Moving was a blessing for my cooking mojo, since I rediscovered some cookbooks I had forgotten about. This recipe for spaghetti casserole comes from a cookbook of recipes compiled by a local church; no big-name, fancy chefs, just tried & true family recipes.
I’ve proclaimed my love for casseroles many times before. I love how you’re able to create an entire meal in one dish. I won’t lie; I also like that casseroles are usually topped with lots of cheese!
After reviewing the ingredients & instructions for this dish, I got to work chopping one red onion.
Other than chopping the onion, the rest of the dish came together with minimal effort.
- 1 lb. lean, ground beef
- 1 medium red onion, chopped
- 1 (8 oz.) can of tomatoes, coarsely chopped
- 1 (8 oz.) can of tomato sauce
- 1/4 c. brown sugar
- 1 tsp.

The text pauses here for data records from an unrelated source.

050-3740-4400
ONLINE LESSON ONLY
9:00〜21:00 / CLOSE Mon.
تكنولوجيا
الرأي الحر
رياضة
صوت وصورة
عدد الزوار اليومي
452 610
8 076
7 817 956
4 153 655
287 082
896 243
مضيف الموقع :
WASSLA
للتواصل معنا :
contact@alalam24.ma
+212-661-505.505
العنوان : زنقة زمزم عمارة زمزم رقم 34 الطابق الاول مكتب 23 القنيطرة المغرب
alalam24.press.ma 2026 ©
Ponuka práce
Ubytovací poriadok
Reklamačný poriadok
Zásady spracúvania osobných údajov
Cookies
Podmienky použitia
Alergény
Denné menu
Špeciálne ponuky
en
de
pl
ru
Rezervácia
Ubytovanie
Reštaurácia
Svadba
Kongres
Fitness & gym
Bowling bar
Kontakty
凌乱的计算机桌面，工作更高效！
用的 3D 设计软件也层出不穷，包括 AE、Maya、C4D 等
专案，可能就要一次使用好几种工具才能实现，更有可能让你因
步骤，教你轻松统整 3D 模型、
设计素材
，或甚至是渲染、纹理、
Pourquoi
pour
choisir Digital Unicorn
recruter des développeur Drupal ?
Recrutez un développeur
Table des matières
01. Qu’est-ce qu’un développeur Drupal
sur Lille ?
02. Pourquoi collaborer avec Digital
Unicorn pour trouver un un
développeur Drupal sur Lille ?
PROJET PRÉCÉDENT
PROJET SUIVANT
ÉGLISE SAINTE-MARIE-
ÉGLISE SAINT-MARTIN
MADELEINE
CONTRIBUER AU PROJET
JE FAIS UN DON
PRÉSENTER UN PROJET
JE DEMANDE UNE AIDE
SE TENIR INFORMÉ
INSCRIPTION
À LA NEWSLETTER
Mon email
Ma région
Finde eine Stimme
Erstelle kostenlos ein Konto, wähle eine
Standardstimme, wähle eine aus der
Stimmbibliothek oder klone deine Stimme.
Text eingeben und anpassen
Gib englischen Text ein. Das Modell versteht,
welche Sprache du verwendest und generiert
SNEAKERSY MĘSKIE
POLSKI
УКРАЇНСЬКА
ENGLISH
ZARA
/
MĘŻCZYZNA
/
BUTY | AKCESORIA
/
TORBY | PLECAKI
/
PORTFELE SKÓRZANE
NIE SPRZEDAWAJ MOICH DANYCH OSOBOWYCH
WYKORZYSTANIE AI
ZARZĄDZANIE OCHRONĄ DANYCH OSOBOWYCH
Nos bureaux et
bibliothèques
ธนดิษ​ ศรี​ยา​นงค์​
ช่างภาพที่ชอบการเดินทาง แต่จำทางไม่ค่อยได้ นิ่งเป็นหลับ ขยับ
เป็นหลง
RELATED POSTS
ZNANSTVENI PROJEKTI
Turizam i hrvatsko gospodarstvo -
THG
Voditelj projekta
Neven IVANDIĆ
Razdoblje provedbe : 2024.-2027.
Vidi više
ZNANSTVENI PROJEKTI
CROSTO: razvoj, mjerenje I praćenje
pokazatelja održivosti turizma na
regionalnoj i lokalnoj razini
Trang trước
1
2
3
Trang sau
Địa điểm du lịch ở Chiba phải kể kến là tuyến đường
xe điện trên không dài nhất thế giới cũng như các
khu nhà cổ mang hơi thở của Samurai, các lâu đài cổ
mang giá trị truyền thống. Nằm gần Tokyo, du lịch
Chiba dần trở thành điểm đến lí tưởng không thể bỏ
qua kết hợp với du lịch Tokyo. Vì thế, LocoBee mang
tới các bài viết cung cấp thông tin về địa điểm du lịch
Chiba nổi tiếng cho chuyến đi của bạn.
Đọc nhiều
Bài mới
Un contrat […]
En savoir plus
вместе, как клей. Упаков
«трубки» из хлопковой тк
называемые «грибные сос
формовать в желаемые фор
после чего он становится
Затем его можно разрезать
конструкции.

Worcestershire sauce
- 1 box cooked spaghetti
- 1.5 c. shredded cheddar
- Preheat oven to 350*.
- Cook ground beef & onion until beef is cooked through.
- Add canned tomatoes, tomato sauce, brown sugar, & Worcestershire sauce; simmer for 10 minutes.
- Add spaghetti to the beef mixture & transfer to a 2 quart baking dish.
- Top with shredded cheddar. Bake for 20 minutes.
I wasn’t too sure about the cheddar cheese – my instincts were telling me mozzarella would be better – but it actually paired quite well with the other components of the dish.
If you’re a fan of pasta dishes, but looking to switch things up a little bit, I’d recommend this spaghetti casserole. It’s definitely a new, unusual take on traditional Italian!
Do you have any favorite casserole recipes? Feel free to link to any recipe you might have; I’m always looking for new ideas!